(RECORDS FOR THE EXERCISE Opens)

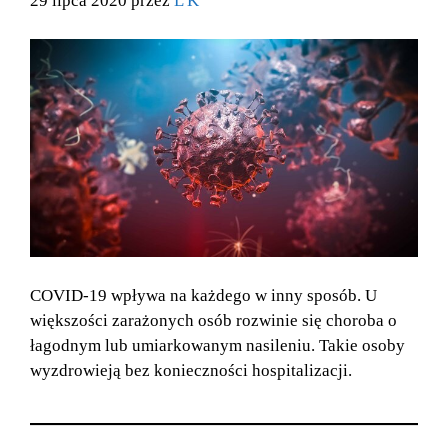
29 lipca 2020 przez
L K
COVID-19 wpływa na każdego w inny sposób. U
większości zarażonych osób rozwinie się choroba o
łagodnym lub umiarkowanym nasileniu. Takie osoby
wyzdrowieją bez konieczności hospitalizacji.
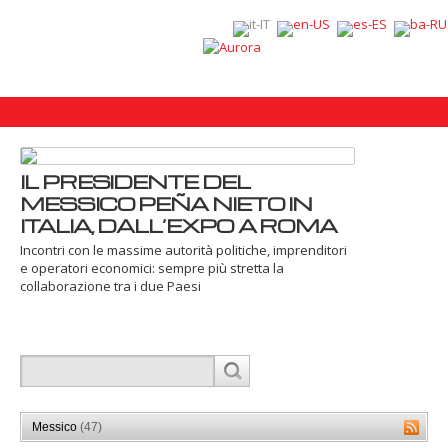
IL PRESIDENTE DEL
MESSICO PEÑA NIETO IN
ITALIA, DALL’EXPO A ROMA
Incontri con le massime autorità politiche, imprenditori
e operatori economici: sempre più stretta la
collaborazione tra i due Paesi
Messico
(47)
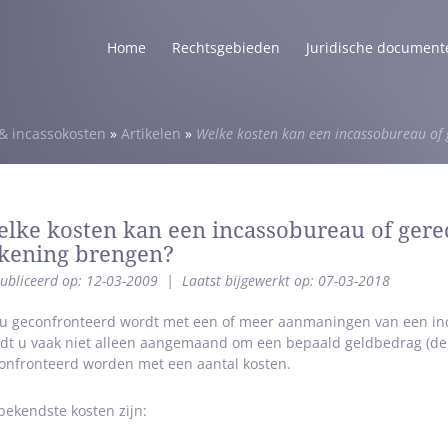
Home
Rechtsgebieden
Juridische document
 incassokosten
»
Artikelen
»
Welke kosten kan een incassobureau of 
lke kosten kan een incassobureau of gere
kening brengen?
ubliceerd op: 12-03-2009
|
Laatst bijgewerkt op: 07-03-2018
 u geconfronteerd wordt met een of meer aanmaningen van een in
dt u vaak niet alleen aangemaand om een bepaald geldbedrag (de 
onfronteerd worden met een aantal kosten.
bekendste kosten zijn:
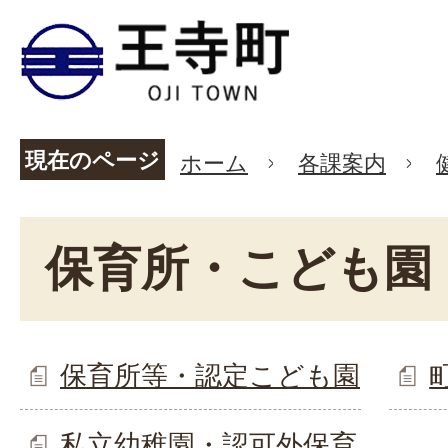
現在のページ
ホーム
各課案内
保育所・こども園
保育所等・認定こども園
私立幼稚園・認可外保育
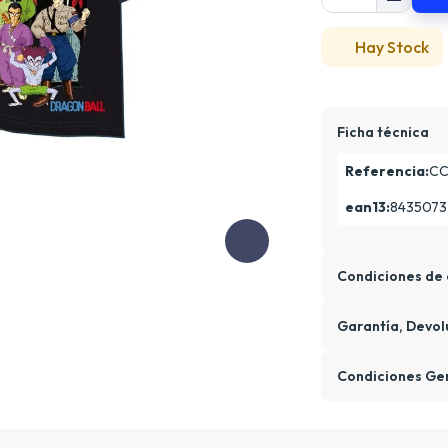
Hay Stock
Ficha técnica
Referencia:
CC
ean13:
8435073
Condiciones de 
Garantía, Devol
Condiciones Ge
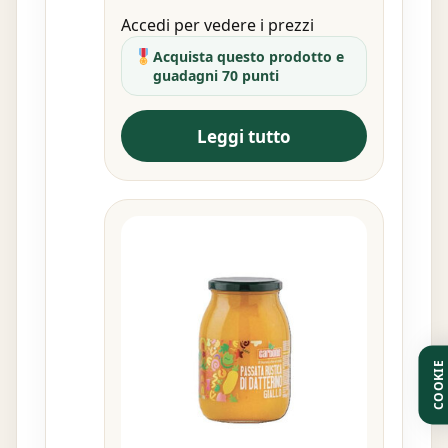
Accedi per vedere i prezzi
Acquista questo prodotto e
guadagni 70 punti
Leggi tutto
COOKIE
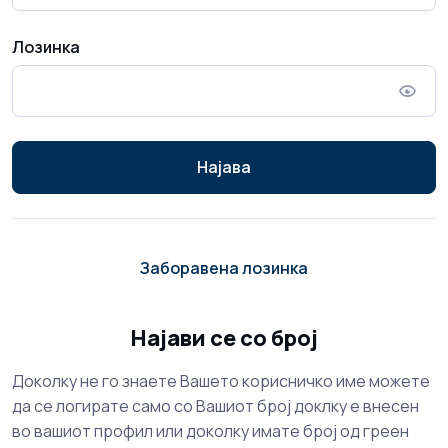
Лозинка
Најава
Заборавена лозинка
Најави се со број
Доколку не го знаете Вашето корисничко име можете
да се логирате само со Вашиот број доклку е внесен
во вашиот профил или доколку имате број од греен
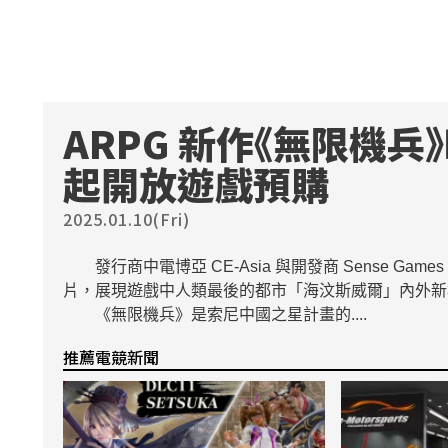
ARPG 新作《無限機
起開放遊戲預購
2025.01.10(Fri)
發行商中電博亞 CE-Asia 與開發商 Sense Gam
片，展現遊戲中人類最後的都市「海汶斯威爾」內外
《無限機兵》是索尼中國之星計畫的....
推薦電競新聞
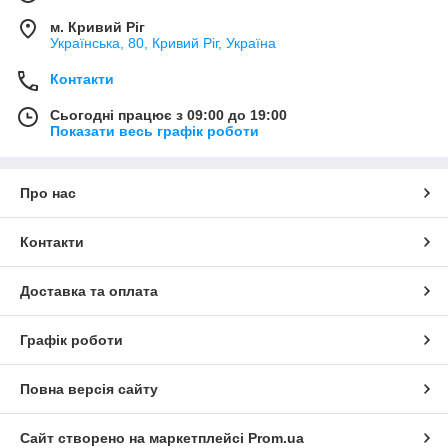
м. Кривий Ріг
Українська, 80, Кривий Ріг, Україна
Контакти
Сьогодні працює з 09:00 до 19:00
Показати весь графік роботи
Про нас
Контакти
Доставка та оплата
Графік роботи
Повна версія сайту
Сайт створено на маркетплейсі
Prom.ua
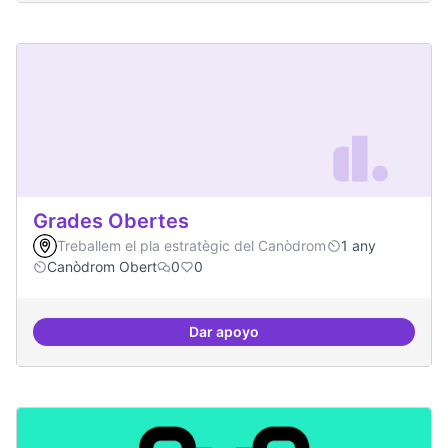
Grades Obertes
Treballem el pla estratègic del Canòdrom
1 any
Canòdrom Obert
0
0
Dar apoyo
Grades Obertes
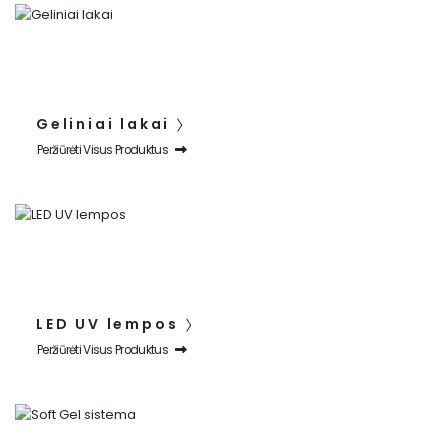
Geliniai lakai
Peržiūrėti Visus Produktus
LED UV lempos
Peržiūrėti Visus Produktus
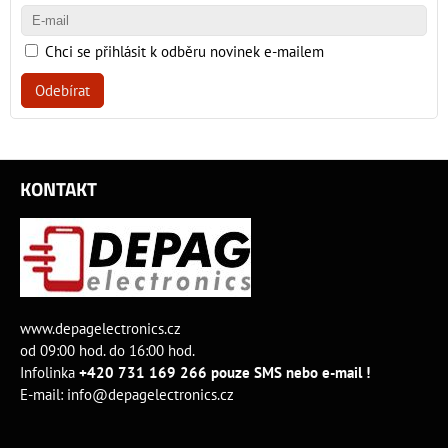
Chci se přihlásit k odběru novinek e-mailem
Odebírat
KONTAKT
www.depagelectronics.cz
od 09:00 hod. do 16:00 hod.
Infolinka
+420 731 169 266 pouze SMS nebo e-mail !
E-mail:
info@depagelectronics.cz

(RECORDS FOR THE EXERCISE Closes)

• _TASK OBJECTIVE_
The lines to copy are those in the listing that contain the word "Canòdrom".

• _ANSWER SECTION_
Treballem el pla estratègic del Canòdrom
Canòdrom Obert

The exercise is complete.